Confidentiality undermined: Federal Judge Christopher Cooper ordered journalist Catherine Herridge to identify confidential sources this month. She’s appealing. As we told CNN, “Requiring journalists to reveal their confidential sources deters whistleblowers and others from coming forward.” The case underscores the need for the bipartisan PRESS Act “to make clear that reporters can’t be forced to burn their source.”
Lawmakers play editor: Two legislators — including one known for toting guns in front of Christmas trees — introduced a resolution that condemned “irresponsible and sensationalistic” coverage of mass shootings and then made unsolicited “recommendations” to the press. Ironically, those behind the resolution have previously insisted government attempts to influence content are illegal censorship. They should practice what they preach — Americans don’t elect representatives to tell journalists how to do their jobs.

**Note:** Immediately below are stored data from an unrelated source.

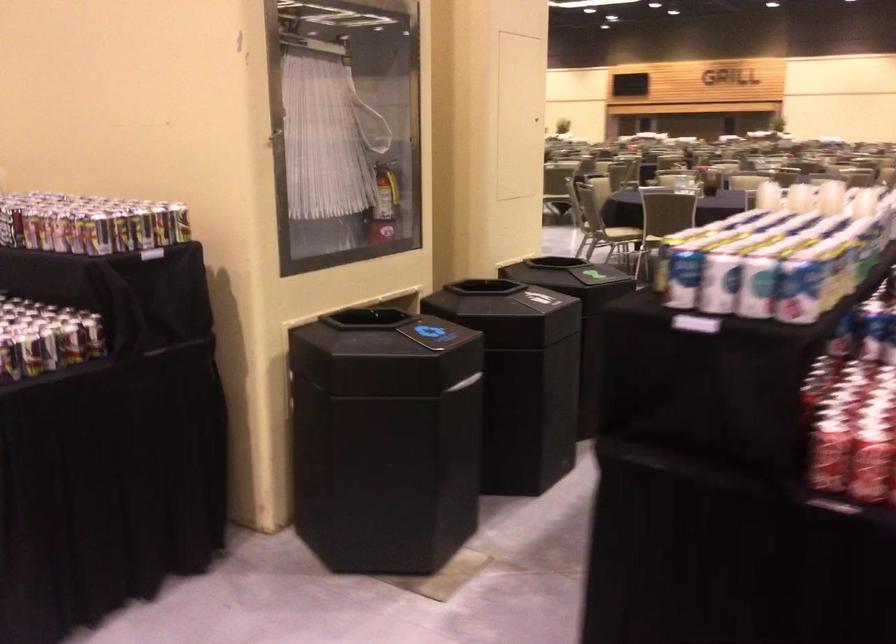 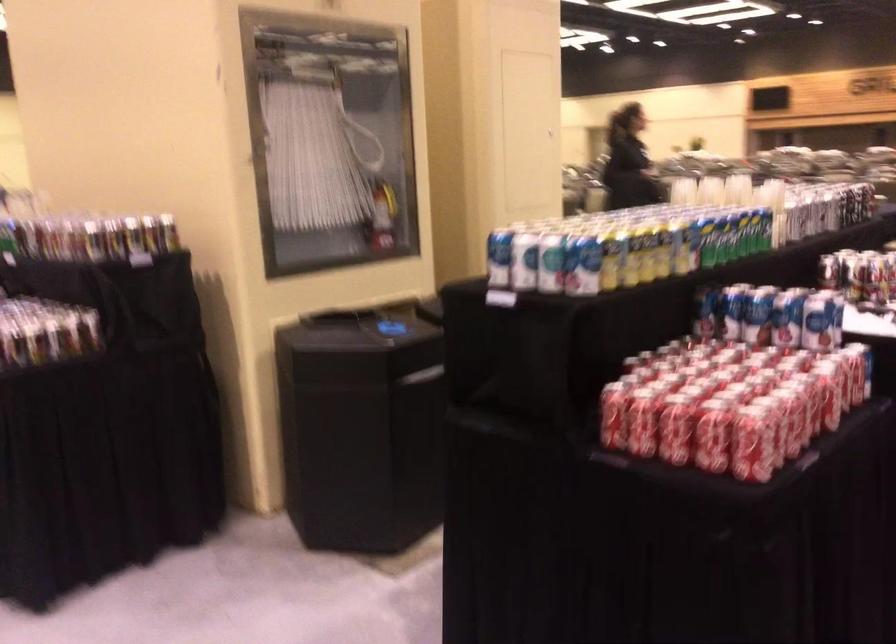 In the second image, find the point that corresponds to the point at 383,203 in the first image.

(382, 216) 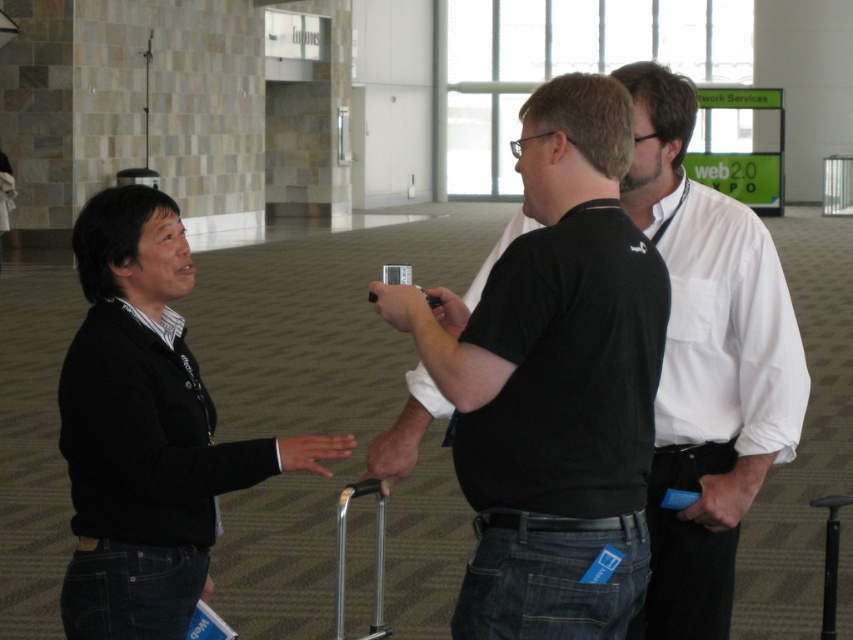 Which is above, black matte shirt at center or black sweater at left?

black matte shirt at center is higher up.

Is black matte shirt at center positioned behind black sweater at left?

Yes, black matte shirt at center is behind black sweater at left.

Does point (370, 451) lie behind point (136, 348)?

Yes, it is.

This screenshot has width=853, height=640. Find the location of `black matte shirt at center`. black matte shirt at center is located at coordinates (706, 364). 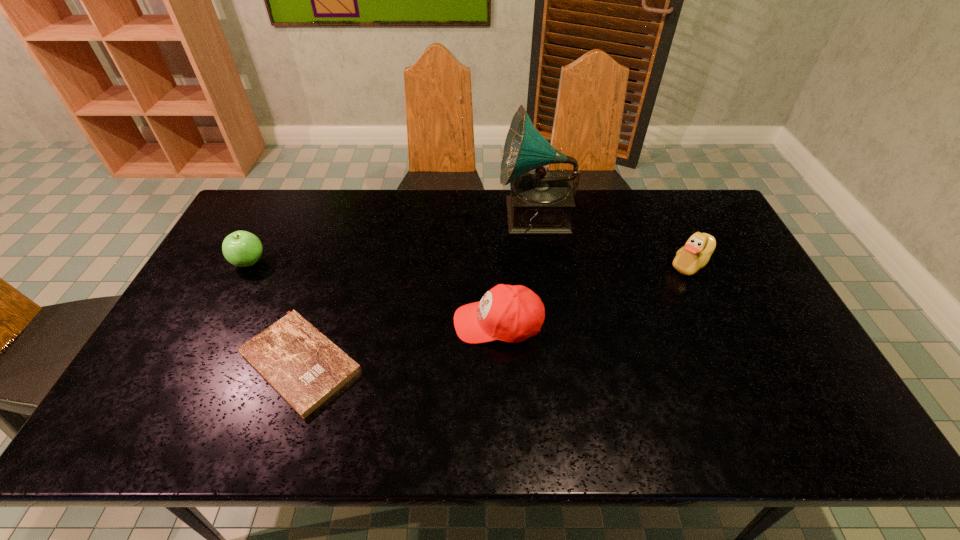 The height and width of the screenshot is (540, 960). In order to click on blank region between the baseball cap and the farthest object in this screenshot , I will do `click(516, 271)`.

You are a GUI agent. You are given a task and a screenshot of the screen. Output one action in this format:
    pyautogui.click(x=<x>, y=<y>)
    Task: Click on the free space that is in between the leftmost object and the baseball cap
    The width and height of the screenshot is (960, 540).
    Given the screenshot: What is the action you would take?
    pyautogui.click(x=373, y=293)

Where is `free space between the record player and the apple`? The height and width of the screenshot is (540, 960). free space between the record player and the apple is located at coordinates (393, 240).

At what (x,y) coordinates should I click in order to perform the action: click on blank region between the farthest object and the Bible. Please return your answer as a coordinate pair (x, y). Looking at the image, I should click on (418, 290).

The height and width of the screenshot is (540, 960). I want to click on vacant area that lies between the tallest object and the duck, so click(x=613, y=241).

Where is `vacant point located between the fourth object from right to left and the leftmost object`? The width and height of the screenshot is (960, 540). vacant point located between the fourth object from right to left and the leftmost object is located at coordinates (275, 312).

Where is `the fourth closest object to the leftmost object`? The height and width of the screenshot is (540, 960). the fourth closest object to the leftmost object is located at coordinates [696, 253].

The height and width of the screenshot is (540, 960). Find the location of `object that is the third closest to the baseball cap`. object that is the third closest to the baseball cap is located at coordinates (696, 253). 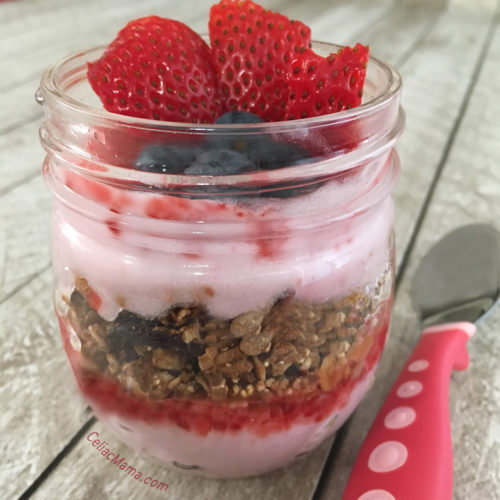 The image size is (500, 500). Identify the location of jar. (252, 302). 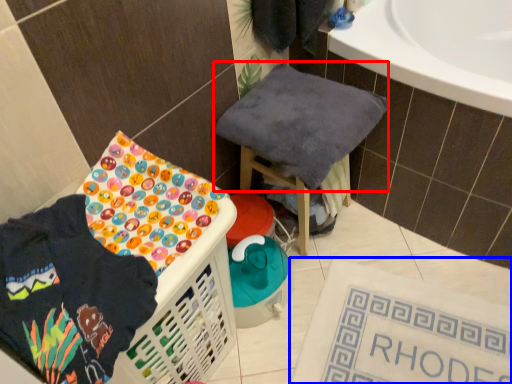 Question: Which of the following is the closest to the observer, baby clothe (highlighted by a red box) or bath mat (highlighted by a blue box)?

Choices:
 (A) baby clothe
 (B) bath mat

Answer: (A) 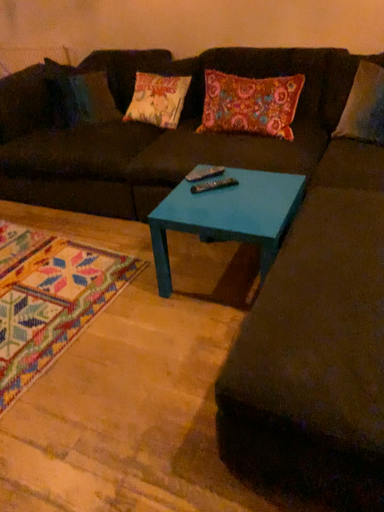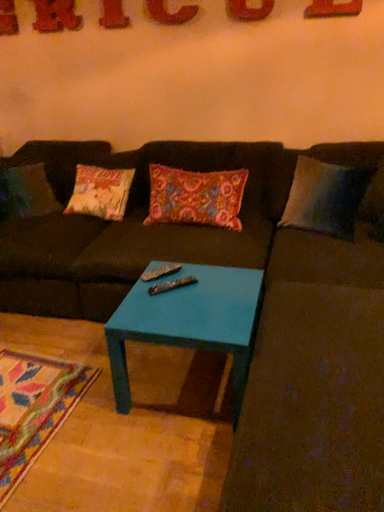 Question: How did the camera likely rotate when shooting the video?

Choices:
 (A) rotated downward
 (B) rotated upward

Answer: (B) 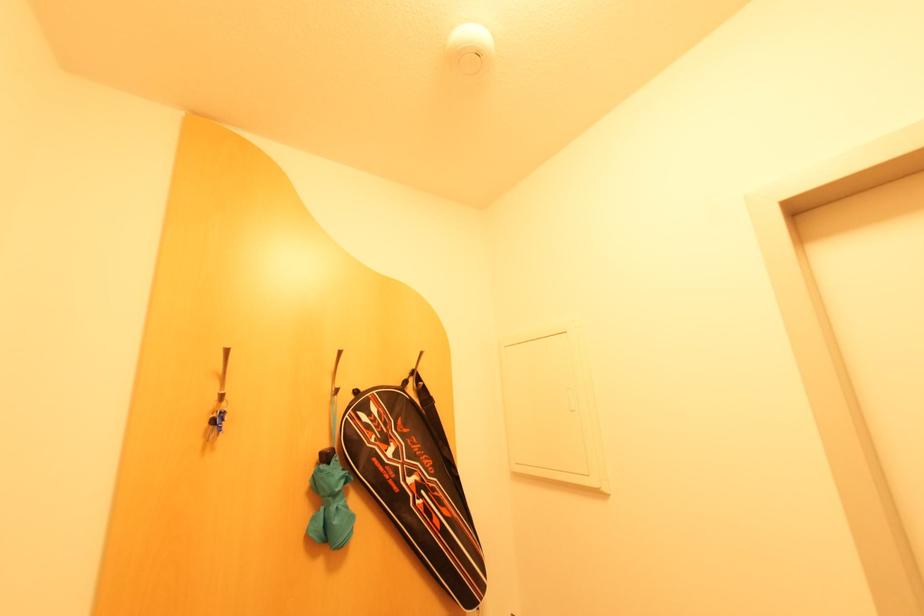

Kansas code of silence: Back in Marion, Record publisher Eric Meyer says the paper investigated why Police Chief Gideon Cody left his prior job in Kansas City before orchestrating the raid. The Kansas City Star reports Cody was under disciplinary review, but police won’t release complaints against him, citing open records exceptions for documents generated during investigations. Obviously, the complaints predate any investigation. It’s the latest abuse of investigative exceptions to open records laws. Marion residents deserve to know the truth about the chief who brought “Hitler tactics” to their town of 1,902.
What can be done
In the Record’s case, Meyer says the paper may sue, and victims of anti-press antics should do so whenever possible. Journalist Bryan Carmody settled for almost $400,000 after San Francisco police raided his home in 2019. Oakland journalist Timothy Ryan also recently settled for $400,000 after he was injured by police in 2020. Settlements like those not only compensate journalists for damages but force officials to think twice about retaliating against the press.
But Marion shows that journalists cannot rely solely on the legal system for recourse — many press freedom violations are perpetrated or enabled by a judiciary that clearly needs a refresher on the First Amendment. Until then, journalists and others should continue calling attention to abuses. Perhaps the court of public opinion will better serve the press than a court of law.